What the exercise asks —
Only the lines of the listing below that run from the line with "were stopped to" through the line with "Programs to Get Free Stuff" are to be set down, word for word. Pictures stay out.

Material provided —
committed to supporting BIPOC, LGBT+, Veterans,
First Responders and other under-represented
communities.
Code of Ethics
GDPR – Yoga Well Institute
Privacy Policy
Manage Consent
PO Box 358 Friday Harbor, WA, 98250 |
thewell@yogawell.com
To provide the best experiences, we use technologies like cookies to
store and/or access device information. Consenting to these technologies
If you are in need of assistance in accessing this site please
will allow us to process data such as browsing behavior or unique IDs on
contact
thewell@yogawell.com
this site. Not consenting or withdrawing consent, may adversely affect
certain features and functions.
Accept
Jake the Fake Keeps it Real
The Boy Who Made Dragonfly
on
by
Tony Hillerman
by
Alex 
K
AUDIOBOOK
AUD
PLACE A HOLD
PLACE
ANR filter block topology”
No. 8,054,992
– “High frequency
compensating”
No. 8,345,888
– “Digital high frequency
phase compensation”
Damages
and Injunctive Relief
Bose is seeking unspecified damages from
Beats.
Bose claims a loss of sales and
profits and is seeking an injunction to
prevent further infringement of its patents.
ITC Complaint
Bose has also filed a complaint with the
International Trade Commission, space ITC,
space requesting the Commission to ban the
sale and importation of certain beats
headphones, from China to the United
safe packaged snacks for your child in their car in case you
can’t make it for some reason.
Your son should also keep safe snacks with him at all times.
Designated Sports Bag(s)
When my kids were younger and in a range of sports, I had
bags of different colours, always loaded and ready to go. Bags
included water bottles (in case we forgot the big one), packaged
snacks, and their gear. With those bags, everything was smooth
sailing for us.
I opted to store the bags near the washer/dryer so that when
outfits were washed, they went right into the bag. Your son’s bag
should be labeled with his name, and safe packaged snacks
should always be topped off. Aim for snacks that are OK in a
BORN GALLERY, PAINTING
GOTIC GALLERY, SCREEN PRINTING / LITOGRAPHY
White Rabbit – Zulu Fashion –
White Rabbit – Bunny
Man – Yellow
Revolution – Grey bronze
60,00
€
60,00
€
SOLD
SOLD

* * *

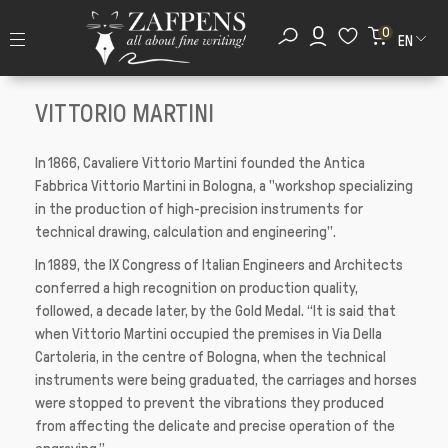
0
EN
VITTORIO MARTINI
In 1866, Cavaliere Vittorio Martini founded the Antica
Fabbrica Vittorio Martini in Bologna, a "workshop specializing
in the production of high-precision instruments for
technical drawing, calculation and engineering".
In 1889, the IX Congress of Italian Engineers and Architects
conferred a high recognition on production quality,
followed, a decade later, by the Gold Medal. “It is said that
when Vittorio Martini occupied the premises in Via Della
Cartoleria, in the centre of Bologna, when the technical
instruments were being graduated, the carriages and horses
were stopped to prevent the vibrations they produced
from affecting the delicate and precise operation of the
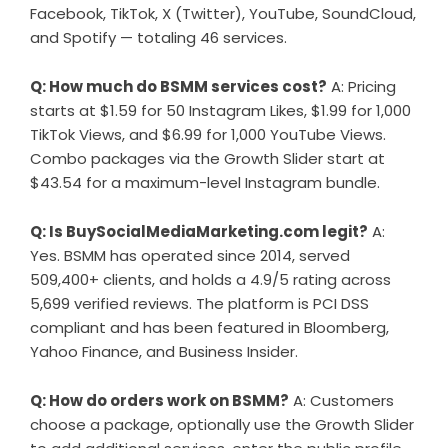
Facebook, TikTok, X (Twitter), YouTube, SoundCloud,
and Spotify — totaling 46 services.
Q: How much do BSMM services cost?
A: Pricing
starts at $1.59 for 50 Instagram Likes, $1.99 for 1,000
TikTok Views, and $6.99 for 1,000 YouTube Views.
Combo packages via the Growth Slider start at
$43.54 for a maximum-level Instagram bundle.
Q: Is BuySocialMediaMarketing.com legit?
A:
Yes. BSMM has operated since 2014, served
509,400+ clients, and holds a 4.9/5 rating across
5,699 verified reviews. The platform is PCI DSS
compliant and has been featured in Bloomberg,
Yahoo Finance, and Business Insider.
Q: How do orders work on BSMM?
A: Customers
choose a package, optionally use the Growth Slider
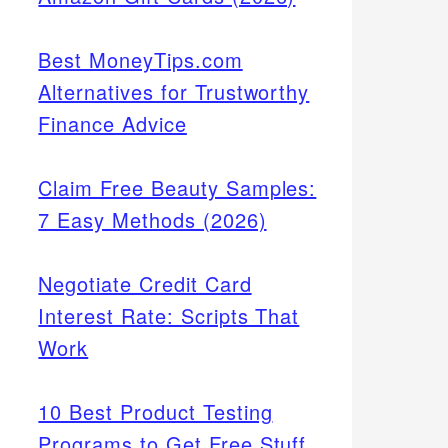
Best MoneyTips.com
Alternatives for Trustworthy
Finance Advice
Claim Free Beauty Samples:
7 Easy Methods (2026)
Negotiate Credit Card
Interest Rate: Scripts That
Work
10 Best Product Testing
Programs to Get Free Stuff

Finished task —
were stopped to prevent the vibrations they produced
from affecting the delicate and precise operation of the
Facebook, TikTok, X (Twitter), YouTube, SoundCloud,
and Spotify — totaling 46 services.
Q: How much do BSMM services cost?
A: Pricing
starts at $1.59 for 50 Instagram Likes, $1.99 for 1,000
TikTok Views, and $6.99 for 1,000 YouTube Views.
Combo packages via the Growth Slider start at
$43.54 for a maximum-level Instagram bundle.
Q: Is BuySocialMediaMarketing.com legit?
A:
Yes. BSMM has operated since 2014, served
509,400+ clients, and holds a 4.9/5 rating across
5,699 verified reviews. The platform is PCI DSS
compliant and has been featured in Bloomberg,
Yahoo Finance, and Business Insider.
Q: How do orders work on BSMM?
A: Customers
choose a package, optionally use the Growth Slider
Best MoneyTips.com
Alternatives for Trustworthy
Finance Advice
Claim Free Beauty Samples:
7 Easy Methods (2026)
Negotiate Credit Card
Interest Rate: Scripts That
Work
10 Best Product Testing
Programs to Get Free Stuff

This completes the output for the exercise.